The very first thing I do when I piece of work with a new columnar dataset of any size is to convert information technology to Parquet format… and nevertheless I constantly forget the APIs for doing and then as I work beyond different libraries and computing platforms. I'yard tired of looking upwards these different tools and their APIs then I decided to write downwards instructions for all of them in one place. Starting as a Stack Overflow answer here and expanded into this postal service, I've written an overview of the Parquet format plus a guide and cheatsheet for the Pythonic tools that utilise Parquet then that I (and hopefully you) never have to wait for them ever again.

Parquet format is optimized in three master means: columnar storage , columnar compression and data partitioning . The 4th style is past row groups , simply I won't cover those today as most tools don't support associating keys with particular row groups without some hacking. Below I go over each of these optimizations and then show you how to have advantage of each of them using the pop Pythonic information tools.
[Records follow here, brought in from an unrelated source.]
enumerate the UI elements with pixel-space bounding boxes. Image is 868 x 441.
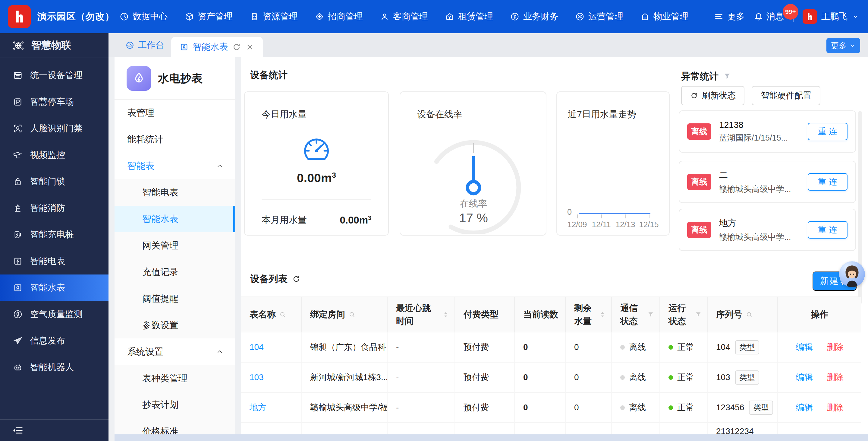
brand-logo[interactable]	[8, 5, 31, 28]
menu-item-智能表[interactable]: 智能表	[115, 153, 235, 179]
menu-item-表管理[interactable]: 表管理	[115, 99, 235, 126]
offline-dot	[620, 375, 625, 380]
search-icon[interactable]	[745, 311, 753, 319]
offline-dot	[620, 405, 625, 410]
chevron-up-icon[interactable]	[216, 348, 224, 356]
type-tag[interactable]: 类型	[749, 401, 773, 415]
device-location: 蓝湖国际/1/15/15...	[719, 133, 788, 143]
offline-badge: 离线	[687, 123, 711, 140]
assistant-avatar[interactable]	[839, 261, 865, 287]
edit-link[interactable]: 编辑	[796, 402, 813, 413]
sidebar-item-meter-drop[interactable]: 智能水表	[0, 274, 108, 301]
reload-icon[interactable]	[292, 274, 301, 284]
water-electric-icon	[127, 66, 151, 91]
hydrant-icon	[13, 203, 23, 213]
edit-link[interactable]: 编辑	[796, 372, 813, 383]
menu-item-label: 表管理	[127, 107, 154, 119]
menu-item-参数设置[interactable]: 参数设置	[115, 312, 235, 339]
sidebar-item-charge[interactable]: 智能充电桩	[0, 222, 108, 248]
nav-item-lease[interactable]: 租赁管理	[445, 10, 493, 23]
sidebar-item-label: 智能消防	[30, 202, 65, 214]
sidebar-item-hydrant[interactable]: 智能消防	[0, 195, 108, 222]
delete-link[interactable]: 删除	[827, 342, 844, 353]
water-gauge-icon	[301, 134, 332, 165]
cell-meter-name[interactable]: 104	[241, 332, 302, 362]
edit-link[interactable]: 编辑	[796, 342, 813, 353]
cell-meter-name[interactable]	[241, 423, 302, 434]
nav-item-merchant[interactable]: 客商管理	[380, 10, 428, 23]
menu-item-智能电表[interactable]: 智能电表	[115, 179, 235, 206]
sidebar-item-face[interactable]: 人脸识别门禁	[0, 115, 108, 142]
reconnect-button[interactable]: 重连	[808, 123, 847, 140]
search-icon[interactable]	[279, 311, 287, 319]
nav-item-resource[interactable]: 资源管理	[250, 10, 298, 23]
sidebar-item-robot[interactable]: 智能机器人	[0, 354, 108, 381]
menu-item-抄表计划[interactable]: 抄表计划	[115, 391, 235, 418]
tab-workbench[interactable]: 工作台	[125, 33, 164, 57]
main-content: 设备统计 今日用水量 0.00m3 本月用水量 0.00m3	[241, 57, 868, 434]
nav-more[interactable]: 更多	[714, 10, 745, 23]
reconnect-button[interactable]: 重连	[808, 221, 847, 239]
nav-item-investment[interactable]: 招商管理	[315, 10, 363, 23]
delete-link[interactable]: 删除	[827, 372, 844, 383]
horizontal-scrollbar[interactable]	[115, 434, 868, 441]
device-table: 表名称绑定房间最近心跳时间付费类型当前读数剩余水量通信状态运行状态序列号操作 1…	[241, 296, 861, 434]
cell-room: 赣榆城头高级中学/福...	[302, 393, 388, 422]
cell-meter-name[interactable]: 地方	[241, 393, 302, 422]
menu-item-价格标准[interactable]: 价格标准	[115, 418, 235, 434]
menu-item-充值记录[interactable]: 充值记录	[115, 259, 235, 285]
bell-icon	[754, 12, 764, 22]
menu-item-智能水表[interactable]: 智能水表	[115, 206, 235, 232]
search-icon[interactable]	[348, 311, 356, 319]
user-menu[interactable]: 王鹏飞	[803, 9, 859, 24]
leaf-icon	[13, 309, 23, 319]
tab-smart-water-meter[interactable]: 智能水表	[171, 37, 263, 57]
delete-link[interactable]: 删除	[827, 402, 844, 413]
sidebar-item-cctv[interactable]: 视频监控	[0, 142, 108, 168]
cell-remaining	[566, 423, 612, 434]
filter-icon[interactable]	[694, 311, 702, 319]
menu-item-阈值提醒[interactable]: 阈值提醒	[115, 285, 235, 312]
funnel-icon[interactable]	[723, 72, 732, 81]
menu-item-能耗统计[interactable]: 能耗统计	[115, 126, 235, 153]
sidebar-item-parking[interactable]: 智慧停车场	[0, 89, 108, 115]
cell-heartbeat: -	[388, 332, 455, 362]
tab-refresh-icon[interactable]	[232, 42, 241, 52]
nav-item-finance[interactable]: 业务财务	[510, 10, 558, 23]
column-label: 表名称	[250, 308, 276, 321]
nav-item-asset[interactable]: 资产管理	[184, 10, 233, 23]
nav-item-property[interactable]: 物业管理	[640, 10, 688, 23]
operation-icon	[575, 12, 585, 22]
reconnect-button[interactable]: 重连	[808, 173, 847, 190]
nav-item-operation[interactable]: 运营管理	[575, 10, 623, 23]
collapse-icon[interactable]	[12, 425, 24, 436]
abnormal-item: 离线地方赣榆城头高级中学...重连	[679, 209, 856, 251]
hardware-config-button[interactable]: 智能硬件配置	[752, 86, 820, 105]
sidebar-item-lock[interactable]: 智能门锁	[0, 168, 108, 195]
chevron-up-icon[interactable]	[216, 162, 224, 170]
sidebar-item-send[interactable]: 信息发布	[0, 328, 108, 354]
refresh-status-button[interactable]: 刷新状态	[681, 86, 744, 105]
nav-messages[interactable]: 消息 99+	[754, 10, 784, 23]
sidebar-item-meter-bolt[interactable]: 智能电表	[0, 248, 108, 274]
menu-item-表种类管理[interactable]: 表种类管理	[115, 365, 235, 391]
tabbar-more-button[interactable]: 更多	[827, 38, 860, 53]
column-header-绑定房间: 绑定房间	[302, 297, 388, 332]
nav-item-label: 业务财务	[523, 10, 558, 23]
nav-item-data-center[interactable]: 数据中心	[119, 10, 167, 23]
tab-close-icon[interactable]	[245, 42, 254, 52]
type-tag[interactable]: 类型	[735, 371, 759, 385]
abnormal-stats-label: 异常统计	[681, 70, 718, 83]
cell-meter-name[interactable]: 103	[241, 362, 302, 392]
sidebar-item-leaf[interactable]: 空气质量监测	[0, 301, 108, 328]
sort-icon[interactable]	[598, 311, 607, 319]
sidebar-item-device-list[interactable]: 统一设备管理	[0, 62, 108, 89]
dashboard-icon	[125, 41, 134, 50]
cell-pay-type: 预付费	[455, 362, 515, 392]
type-tag[interactable]: 类型	[735, 340, 759, 354]
menu-item-系统设置[interactable]: 系统设置	[115, 339, 235, 365]
filter-icon[interactable]	[647, 311, 655, 319]
sort-icon[interactable]	[442, 311, 450, 319]
menu-item-网关管理[interactable]: 网关管理	[115, 232, 235, 259]
cell-comm-status: 离线	[612, 332, 660, 362]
Column-Oriented Storage and Compression

Human being readable data formats similar CSV, JSON also as near common transactional SQL databases are stored in rows. As y'all scroll down lines in a row-oriented file the columns are laid out in a format-specific way across the line. Text compresses quite well these days, so yous can get away with quite a lot of computing using these formats. At some point, however, every bit the size of your data enters the gigabyte range loading and writing information on a single motorcar grind to a halt and take forever. This becomes a major hindrance to data science and motorcar learning engineering science, which is inherently iterative. Long iteration fourth dimension is a first-order roadblock to the efficient developer. Something must exist done!
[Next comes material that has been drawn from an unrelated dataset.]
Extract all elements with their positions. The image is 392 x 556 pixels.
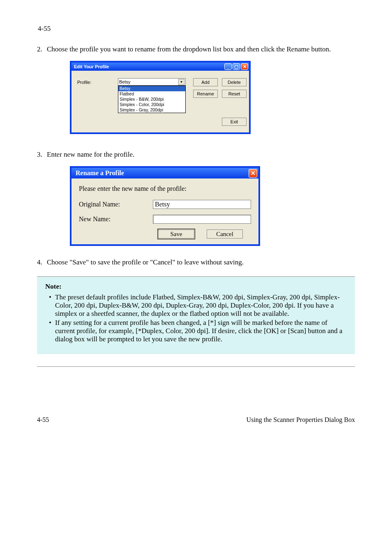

Enter column-oriented information formats. These formats shop each column of data together and can load them one at a time. This leads to two performance optimizations:

You only pay for the columns you load. This is called columnar storage.
Permit m be the total number of columns in a file and n be the number of columns requested by the user. Loading due north columns results in merelynorthward/yard raw I/O volume.
The similarity of values within separate columns results in more than efficient compression. This is called columnar compression.
Note the event_type column in both row and column-oriented formats in the diagram beneath. A pinch algorithm volition have a much easier fourth dimension compressing repeats of the value party in this cavalcade if they make up the entire value for that row, as in the column-oriented format. By contrast, the row-oriented format requires the compression algorithm to effigy out repeats occur at some offset in the row which volition vary based on the values in the previous columns. This is a much more difficult task.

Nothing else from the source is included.